• Provided material:
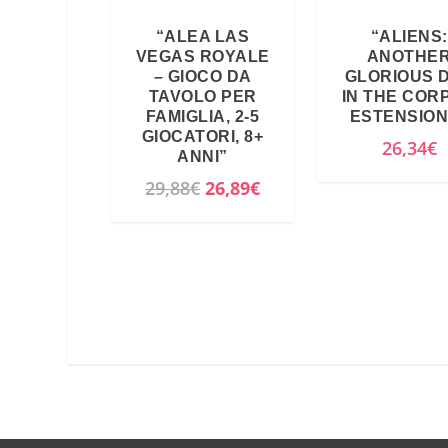
“ALEA LAS
“ALIENS:
VEGAS ROYALE
ANOTHE
– GIOCO DA
GLORIOUS 
TAVOLO PER
IN THE CORP
FAMIGLIA, 2-5
ESTENSION
GIOCATORI, 8+
26,34
€
ANNI”
I
I
29,88
€
26,89
€
l
l
p
p
r
r
e
e
z
z
z
z
o
o
o
a
r
t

• Description of the task: Skipping every picture, reproduce the records word for word.

• Output of the exercise:
“ALEA LAS
“ALIENS:
VEGAS ROYALE
ANOTHE
– GIOCO DA
GLORIOUS 
TAVOLO PER
IN THE CORP
FAMIGLIA, 2-5
ESTENSION
GIOCATORI, 8+
26,34
€
ANNI”
I
I
29,88
€
26,89
€
l
l
p
p
r
r
e
e
z
z
z
z
o
o
o
a
r
t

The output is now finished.